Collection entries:
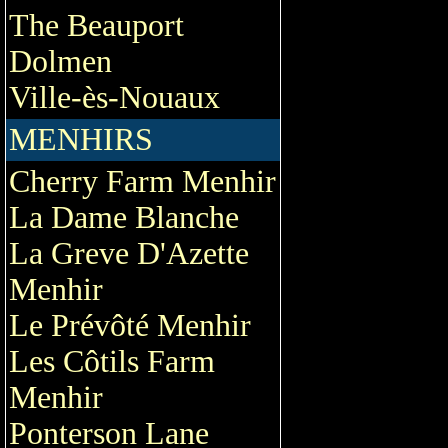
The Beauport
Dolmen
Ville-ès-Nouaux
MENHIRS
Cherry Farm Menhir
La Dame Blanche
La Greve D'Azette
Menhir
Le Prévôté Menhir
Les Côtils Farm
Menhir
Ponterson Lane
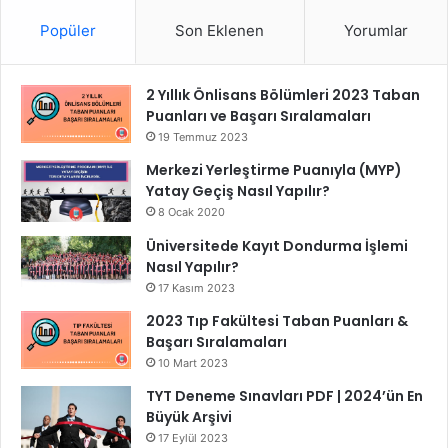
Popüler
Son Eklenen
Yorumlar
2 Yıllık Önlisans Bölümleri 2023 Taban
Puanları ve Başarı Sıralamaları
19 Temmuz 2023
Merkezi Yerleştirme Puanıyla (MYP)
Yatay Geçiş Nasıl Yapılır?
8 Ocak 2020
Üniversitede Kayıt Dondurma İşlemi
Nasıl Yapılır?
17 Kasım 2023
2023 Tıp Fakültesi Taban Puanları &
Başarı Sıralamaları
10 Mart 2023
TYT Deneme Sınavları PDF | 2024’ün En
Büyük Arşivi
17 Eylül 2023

* **EXERCISE**:
Your answer must be an exact transcription of the records above, minus the pictures.

* **PROBLEM SOLUTION**:
The Beauport
Dolmen
Ville-ès-Nouaux
MENHIRS
Cherry Farm Menhir
La Dame Blanche
La Greve D'Azette
Menhir
Le Prévôté Menhir
Les Côtils Farm
Menhir
Ponterson Lane
Popüler
Son Eklenen
Yorumlar
2 Yıllık Önlisans Bölümleri 2023 Taban
Puanları ve Başarı Sıralamaları
19 Temmuz 2023
Merkezi Yerleştirme Puanıyla (MYP)
Yatay Geçiş Nasıl Yapılır?
8 Ocak 2020
Üniversitede Kayıt Dondurma İşlemi
Nasıl Yapılır?
17 Kasım 2023
2023 Tıp Fakültesi Taban Puanları &
Başarı Sıralamaları
10 Mart 2023
TYT Deneme Sınavları PDF | 2024’ün En
Büyük Arşivi
17 Eylül 2023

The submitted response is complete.